Resource Room

What Happens Here

  • Storage of shared books, materials, toys and teaching aids
  • Work space for copying trimming, or laminating
  • Storage of departmental records
  • Work area for departmental staff or volunteers
  • Posting of information for volunteers
  • Sorting of recyclable trash

What to Look For

  • Is the church served by a single resource room or by multiple small spaces distributed throughout the facility?
  • Who is permitted to use the work room?
  • What kinds of cabinets are provided for storage?
  • Closed storage cabinets
  • Open storage shelves
  • Drawers
  • Lockers
  • Work surfaces
  • Mail boxes
  • How easy is it to see what materials are available and what needs to be restocked?
  • Can valuable materials secured?
  • Are there provisions for cutting, separating or otherwise breaking down bulk materials such as rolled paper into usable quantities or sizes?
  • Are there provisions for cleaning toys and other similar shared items?
  • Is there a formal process for checking out and returning borrowed materials?
  • Does the work room double as a break room?

Why It Matters

A “resource” or “supply room” is a mainstay of educational facilities, especially if the organization can’t afford (or doesn’t wish) to stock every age group with materials that are used only intermittently.  Shared ownership makes it especially important to have a system, both on paper and in the arrangement of the space, that will help keep track of what’s available – and what’s missing.

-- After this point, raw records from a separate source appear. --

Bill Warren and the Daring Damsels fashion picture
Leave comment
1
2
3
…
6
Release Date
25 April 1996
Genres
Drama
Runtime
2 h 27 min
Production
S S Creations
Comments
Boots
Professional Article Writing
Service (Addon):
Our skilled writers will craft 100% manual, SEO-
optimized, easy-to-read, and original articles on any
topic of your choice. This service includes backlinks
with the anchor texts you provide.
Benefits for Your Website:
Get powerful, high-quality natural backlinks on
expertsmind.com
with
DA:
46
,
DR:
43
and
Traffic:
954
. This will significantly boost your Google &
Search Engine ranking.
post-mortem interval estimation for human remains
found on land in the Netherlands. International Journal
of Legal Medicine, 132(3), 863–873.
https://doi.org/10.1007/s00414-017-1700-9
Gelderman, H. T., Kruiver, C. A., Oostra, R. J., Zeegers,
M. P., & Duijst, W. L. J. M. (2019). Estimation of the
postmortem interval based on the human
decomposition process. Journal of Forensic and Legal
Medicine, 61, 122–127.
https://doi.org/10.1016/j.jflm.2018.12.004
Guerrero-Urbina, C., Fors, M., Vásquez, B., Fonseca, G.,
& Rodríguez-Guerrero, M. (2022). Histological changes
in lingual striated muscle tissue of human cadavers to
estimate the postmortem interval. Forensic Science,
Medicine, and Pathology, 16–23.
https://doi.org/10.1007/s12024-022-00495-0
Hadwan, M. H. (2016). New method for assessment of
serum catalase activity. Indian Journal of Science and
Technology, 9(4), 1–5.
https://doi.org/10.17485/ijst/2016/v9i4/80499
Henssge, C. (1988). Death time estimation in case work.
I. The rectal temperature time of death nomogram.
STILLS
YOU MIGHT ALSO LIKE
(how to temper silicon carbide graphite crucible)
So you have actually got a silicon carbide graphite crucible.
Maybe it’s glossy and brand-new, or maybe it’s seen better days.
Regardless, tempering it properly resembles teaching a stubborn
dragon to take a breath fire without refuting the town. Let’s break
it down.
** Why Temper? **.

Many churches use plastic bins or see-through shoe boxes to keep similar materials together and visible.

If you can’t count on volunteers to return borrowed materials to their proper location, consider a “dump station” in your resource room.  Ask them to leave everything in one spot and recruit a volunteer to reshelve everything afterwards.  Yes, it takes an extra step and an extra volunteer, but its much more effective than begging everyone to clean up after themselves.

Room x Room posts are brief examinations of the nature, purpose and potential of typical spaces used in ministry. The intent is to help users see and consider how each component contributes to (or hinders) the ministry it serves.